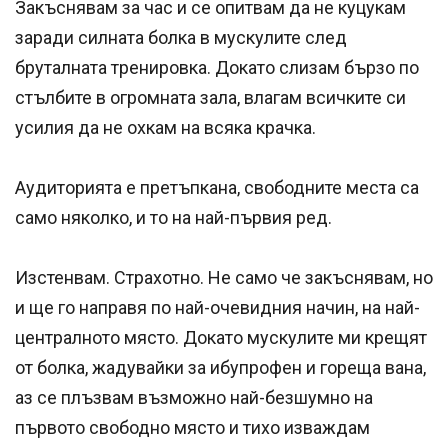
Закъснявам за час и се опитвам да не куцукам
заради силната болка в мускулите след
бруталната тренировка. Докато слизам бързо по
стълбите в огромната зала, влагам всичките си
усилия да не охкам на всяка крачка.
Аудиторията е претъпкана, свободните места са
само няколко, и то на най-първия ред.
Изстенвам. Страхотно. Не само че закъснявам, но
и ще го направя по най-очевидния начин, на най-
централното място. Докато мускулите ми крещят
от болка, жадувайки за ибупрофен и гореща вана,
аз се плъзвам възможно най-безшумно на
първото свободно място и тихо изваждам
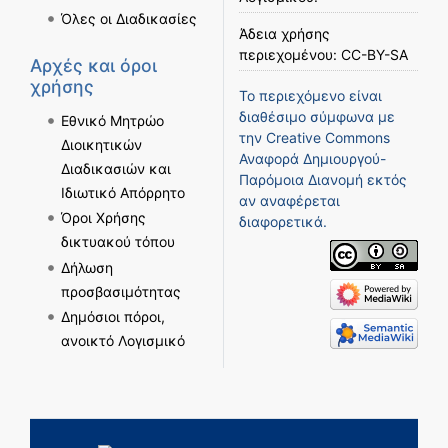
Όλες οι Διαδικασίες
Άδεια χρήσης
περιεχομένου:
CC-BY-SA
Αρχές και όροι
χρήσης
Το περιεχόμενο είναι
διαθέσιμο σύμφωνα με
Εθνικό Μητρώο
την
Creative Commons
Διοικητικών
Αναφορά Δημιουργού-
Διαδικασιών και
Παρόμοια Διανομή
εκτός
Ιδιωτικό Απόρρητο
αν αναφέρεται
Όροι Χρήσης
διαφορετικά.
δικτυακού τόπου
Δήλωση
προσβασιμότητας
Δημόσιοι πόροι,
ανοικτό Λογισμικό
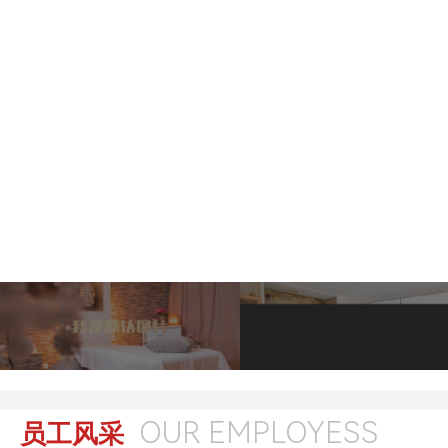
OUR EMPLOYESS
员工风采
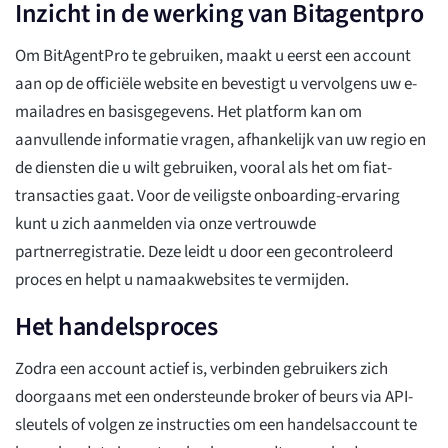
Inzicht in de werking van Bitagentpro
Om BitAgentPro te gebruiken, maakt u eerst een account
aan op de officiële website en bevestigt u vervolgens uw e-
mailadres en basisgegevens. Het platform kan om
aanvullende informatie vragen, afhankelijk van uw regio en
de diensten die u wilt gebruiken, vooral als het om fiat-
transacties gaat. Voor de veiligste onboarding-ervaring
kunt u zich aanmelden via onze vertrouwde
partnerregistratie. Deze leidt u door een gecontroleerd
proces en helpt u namaakwebsites te vermijden.
Het handelsproces
Zodra een account actief is, verbinden gebruikers zich
doorgaans met een ondersteunde broker of beurs via API-
sleutels of volgen ze instructies om een handelsaccount te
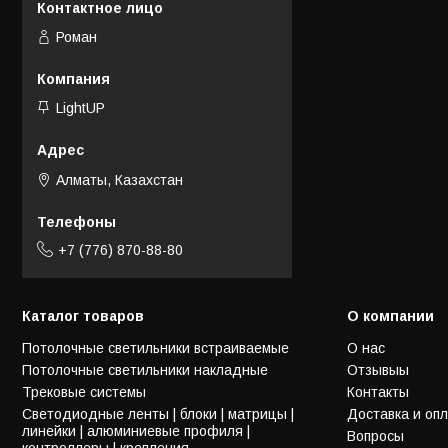
Роман
LightUP
Алматы, Казахстан
+7 (776) 870-88-80
Каталог товаров
О компании
Потолочные светильники встраиваемые
О нас
Потолочные светильники накладные
Отзывыы
Трековые системы
Контакты
Светодиодные ленты | блоки | матрицы |
Доставка и оп
линейки | алюминиевые профиля |
Вопросы
контроллеры | крепления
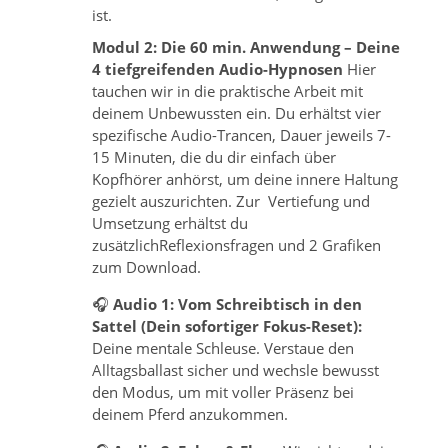
ist.
Modul 2: Die 60 min. Anwendung – Deine
4 tiefgreifenden Audio-Hypnosen
Hier
tauchen wir in die praktische Arbeit mit
deinem Unbewussten ein. Du erhältst vier
spezifische Audio-Trancen, Dauer jeweils 7-
15 Minuten, die du dir einfach über
Kopfhörer anhörst, um deine innere Haltung
gezielt auszurichten. Zur Vertiefung und
Umsetzung erhältst du
zusätzlichReflexionsfragen und 2 Grafiken
zum Download.
🎧
Audio 1: Vom Schreibtisch in den
Sattel (Dein sofortiger Fokus-Reset):
Deine mentale Schleuse. Verstaue den
Alltagsballast sicher und wechsle bewusst
den Modus, um mit voller Präsenz bei
deinem Pferd anzukommen.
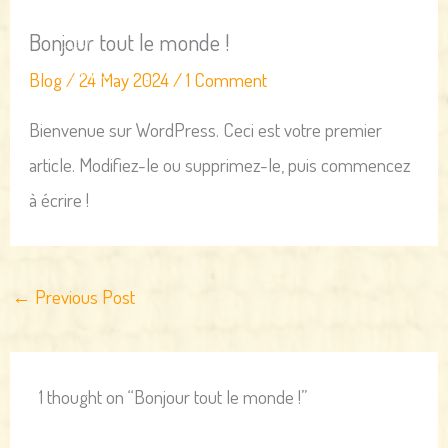
Skip
Bonjour tout le monde !
to
Blog
/
24 May 2024
/
1 Comment
content
Bienvenue sur WordPress. Ceci est votre premier
article. Modifiez-le ou supprimez-le, puis commencez
à écrire !
←
Previous Post
1 thought on “Bonjour tout le monde !”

▶ [Try it]: Could you repeat each line above exactly as written? Omit the pictures.

▶ [Expected answer]:
Закъснявам за час и се опитвам да не куцукам
заради силната болка в мускулите след
бруталната тренировка. Докато слизам бързо по
стълбите в огромната зала, влагам всичките си
усилия да не охкам на всяка крачка.
Аудиторията е претъпкана, свободните места са
само няколко, и то на най-първия ред.
Изстенвам. Страхотно. Не само че закъснявам, но
и ще го направя по най-очевидния начин, на най-
централното място. Докато мускулите ми крещят
от болка, жадувайки за ибупрофен и гореща вана,
аз се плъзвам възможно най-безшумно на
първото свободно място и тихо изваждам
Όλες οι Διαδικασίες
Άδεια χρήσης
περιεχομένου:
CC-BY-SA
Αρχές και όροι
χρήσης
Το περιεχόμενο είναι
διαθέσιμο σύμφωνα με
Εθνικό Μητρώο
την
Creative Commons
Διοικητικών
Αναφορά Δημιουργού-
Διαδικασιών και
Παρόμοια Διανομή
εκτός
Ιδιωτικό Απόρρητο
αν αναφέρεται
Όροι Χρήσης
διαφορετικά.
δικτυακού τόπου
Δήλωση
προσβασιμότητας
Δημόσιοι πόροι,
ανοικτό Λογισμικό
OUR EMPLOYESS
员工风采
Inzicht in de werking van Bitagentpro
Om BitAgentPro te gebruiken, maakt u eerst een account
aan op de officiële website en bevestigt u vervolgens uw e-
mailadres en basisgegevens. Het platform kan om
aanvullende informatie vragen, afhankelijk van uw regio en
de diensten die u wilt gebruiken, vooral als het om fiat-
transacties gaat. Voor de veiligste onboarding-ervaring
kunt u zich aanmelden via onze vertrouwde
partnerregistratie. Deze leidt u door een gecontroleerd
proces en helpt u namaakwebsites te vermijden.
Het handelsproces
Zodra een account actief is, verbinden gebruikers zich
doorgaans met een ondersteunde broker of beurs via API-
sleutels of volgen ze instructies om een handelsaccount te
Роман
LightUP
Алматы, Казахстан
+7 (776) 870-88-80
Каталог товаров
О компании
Потолочные светильники встраиваемые
О нас
Потолочные светильники накладные
Отзывыы
Трековые системы
Контакты
Светодиодные ленты | блоки | матрицы |
Доставка и оп
линейки | алюминиевые профиля |
Вопросы
контроллеры | крепления
ist.
Modul 2: Die 60 min. Anwendung – Deine
4 tiefgreifenden Audio-Hypnosen
Hier
tauchen wir in die praktische Arbeit mit
deinem Unbewussten ein. Du erhältst vier
spezifische Audio-Trancen, Dauer jeweils 7-
15 Minuten, die du dir einfach über
Kopfhörer anhörst, um deine innere Haltung
gezielt auszurichten. Zur Vertiefung und
Umsetzung erhältst du
zusätzlichReflexionsfragen und 2 Grafiken
zum Download.
🎧
Audio 1: Vom Schreibtisch in den
Sattel (Dein sofortiger Fokus-Reset):
Deine mentale Schleuse. Verstaue den
Alltagsballast sicher und wechsle bewusst
den Modus, um mit voller Präsenz bei
deinem Pferd anzukommen.
Skip
Bonjour tout le monde !
to
Blog
/
24 May 2024
/
1 Comment
content
Bienvenue sur WordPress. Ceci est votre premier
article. Modifiez-le ou supprimez-le, puis commencez
à écrire !
←
Previous Post
1 thought on “Bonjour tout le monde !”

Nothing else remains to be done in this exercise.